Hydrocephalus phenotype. Nissl-stained images of coronal sections are shown. Enlarged lateral ventricles are marked with asterisks. Enlargement of the third ventricles is also evident in both mutants. Dotted lines in Dnaaf1^m4Bei mutant images indicate disruption in ependymal lining. Double-headed arrows indicate transependymal edema. Scale bars, 1 mm.

Figure 3

Situs inversus phenotype. The position of the heart (H), lung lobes (L, Cr, M, Ca, and A), stomach (St), and spleen (Sp) shows a laterality defect.

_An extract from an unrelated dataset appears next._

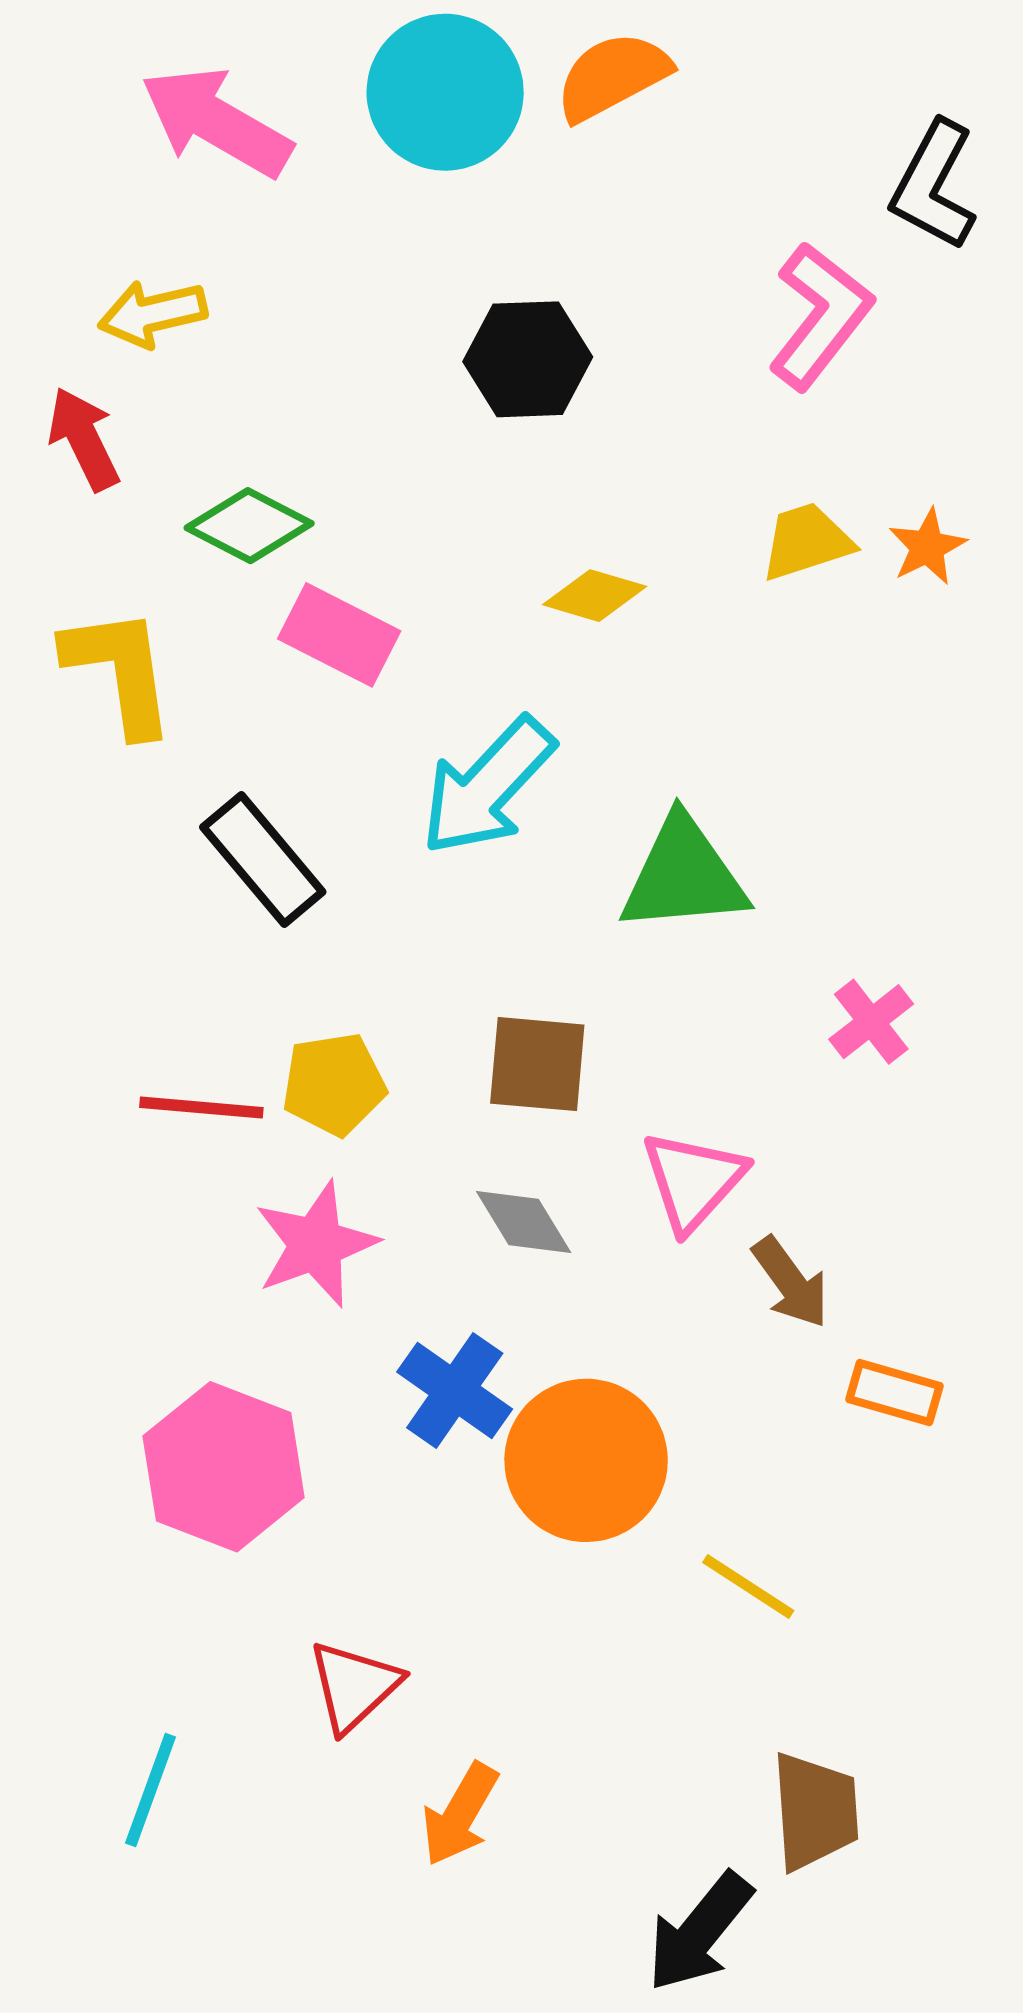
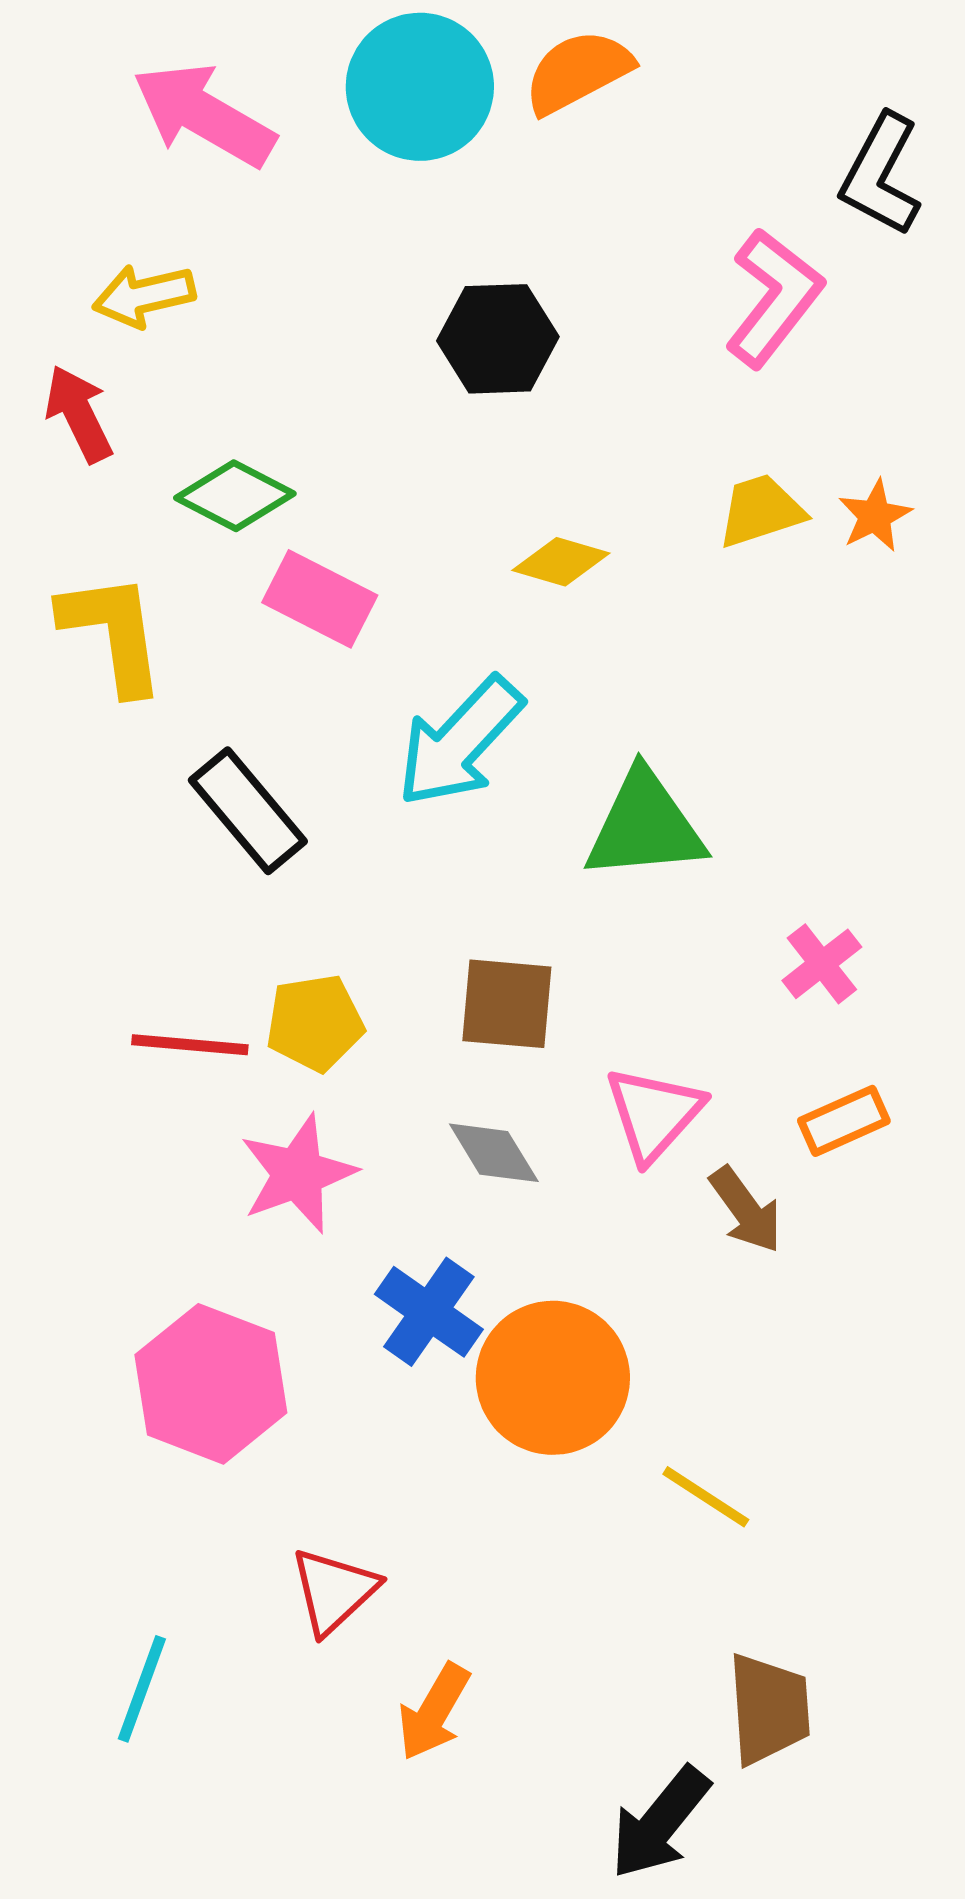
orange rectangle: (894, 1393) -> (844, 1121), moved, turned -40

Arrows indicate the angle of pulmonary trunk. A, accessary lobe; Ca, right caudal lobe; Cr, right cranial lobe; L, left lobe; M, right middle lobe.

Figure 4

Mucus accumulation in the sinuses. (A–D) Coronal sections of the maxillary sinuses (ms) from mutant and littermate wild-type mice are stained using hematoxylin and eosin. Higher magnification images of the boxed region (a–f for wild-type and a’–f’ for mutants) are shown in lower panels. e and e’ are from more posterior paranasal cavity sections. Severe mucus accumulation and infiltration of neutrophils (c’) were obvious in a Dnaaf1^m4Bei mutant at P7. Lrrc48^m6Bei mutants show milder phenotype that is undetectable until later (16 week-old). Scale bars: A–D, 1 mm; a, a’, b, b’, d’, e, and e’, 100 μm; c, c’, f, and f’, 25 μm.

Figure 5

The presence of cilia in the mutants. Cilia in ependyma and choroid plexus of the brain, upper airway, and lung were visualized by anti-ARL13B immunostaining (gray or green). The nuclei were stained using Hoechst (blue). Red arrows indicate representative cilia. Scale bars: ependyma, choroid plexus, and lung, 10 μm; upper airway, 50 μm.

Figure 6

Normal localization of DNAH9 in the mutants. Anti-ARL13B (green, middle) and anti-DNAH9 (red, right) coimmunostaining was performed. DNAH9 is distally localized in the ciliary axoneme of the motile cilia in the upper airway. The nuclei were stained using Hoechst (blue). Scale bars, 5 μm.